Limited beds but far-reaching impact
“Because we can only treat 15 patients at a time, we vet incoming clients pretty hard,” Wilkens admits. “We’re very clear about the structure and intensity of the treatment. We treat a lot of trauma, so we have to protect our community in residence and create safety.”

Most patients seek them out for that purpose. The intensive therapy and reparative experience includes goal-setting, community meals and celebrations, and the joys and comforts of living in the Manor House. Patients are taught mindfulness and self-compassion in an environment recognizing that change takes a long time and rehab is one step on the journey.

While running the treatment programs, Foote and Wilkens began collaborating with Partnership for Drug-Free Kids to staff a hotline to help connect parents seeking advice to other parents trained in CRAFT. Wilkens notes, “We started to train parents how to coach other parents—because it can be incredibly healing to hear from another parent who has walked in your shoes.” The partners went on to start their non-profit, the CMC:Foundation for Change, because they wanted to be able to share strategies shown to be effective in helping substance users with an ever-expanding network of family members and treatment providers.

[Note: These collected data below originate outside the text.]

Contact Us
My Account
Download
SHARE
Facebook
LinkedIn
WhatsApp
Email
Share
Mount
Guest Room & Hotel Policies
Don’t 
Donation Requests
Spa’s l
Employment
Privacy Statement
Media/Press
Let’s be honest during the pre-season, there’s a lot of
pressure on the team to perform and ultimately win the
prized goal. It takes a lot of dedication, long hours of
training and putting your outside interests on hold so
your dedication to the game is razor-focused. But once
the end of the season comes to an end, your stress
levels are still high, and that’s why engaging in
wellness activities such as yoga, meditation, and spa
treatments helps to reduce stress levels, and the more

“Our foundation, which enables us to share the Invitation to Change (ITC) approach, grew out of our desire to get all of these effective strategies into the hands of family members,” Wilkens continues. “It’s where we wanted to start, but we had to prove ourselves through the for-profit program first. There were all of these effective, proven strategies, and traditional addiction programs were not using them. We launched ITC—my favorite CMC child—so we could share all of these strategies with anyone trying to help someone struggling with substance use at no or low cost.”
Along with Dr. Ken Carpenter, Wilkens and Foote developed the Invitation to Change Approach, a unique blend of evidence-based strategies and practices (including kindness) that helps encourage positive change in a loved one. Its expanding network of professionals and family members trained in the ITC approach is changing the conversation around addiction by leading groups, bringing the ITC into their communities, and advocating locally for more compassionate and effective approaches to substance use. As one family recovery coach shares, “This stuff works! And it brings families together rather than pulling them farther apart…I’m so excited to bring this to more and more parents who truly want to do things differently.”

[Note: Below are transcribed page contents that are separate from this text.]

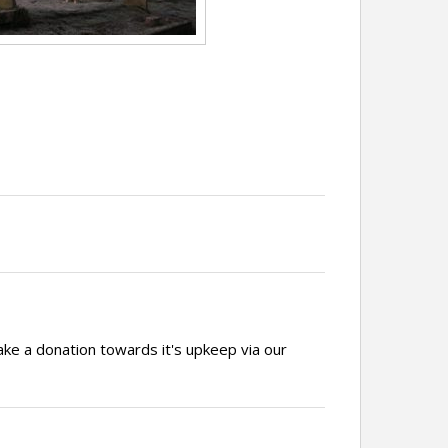
ake a donation towards it's upkeep via our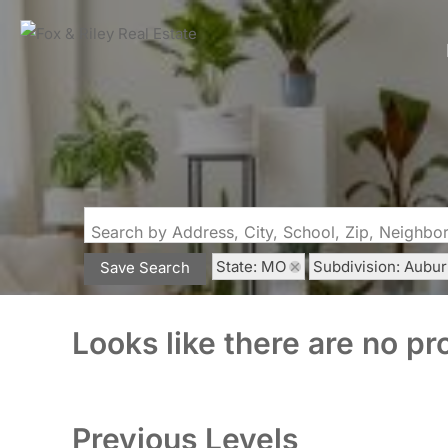
Search by Address, City, School, Zip, Neighb
State: MO
Subdivision: Aubu
Save Search
Looks like there are no pro
Previous Levels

In addition to the books, workbooks, and free trainings, CMC has developed a video series highlighting each concept in the ITC Approach, which it shares on the website and social media sites. Wilkens joined Rev. Jan Brown in a six-part podcast series, “Rethinking Rock Bottom,” where they shed light on the impact shame and stigma have on those struggling with addiction and those who care about them. They offer ways to approach the helping process that are grounded in the latest science, and their guests share how real change happens for a family and the community around them.

Labor of love
“We’re privileged to be able to do this. And we’re trying to make it so that professionals can use the most effective treatments regardless of where you go for help,” Wilkens states. Thanks to CMC’s efforts, the landscape is changing.
What lies ahead? “We are developing grief support groups for family members,” she says. “The reality is addiction and mental health struggles end lives. We want to be able to provide family members with the support they need when they face those losses. That will be the final frontier.”
You can explore the ITC Approach in The Beyond Addiction Workbook for Family and Friends: Evidence-Based Skills to Help a Loved One Make Positive Change (New Harbinger Publications, 2022). All proceeds of the book go toward scholarships for family members and professionals to attend ITC workshops. You can also find free and low-fee ITC groups on CMC:Berkshires’ website.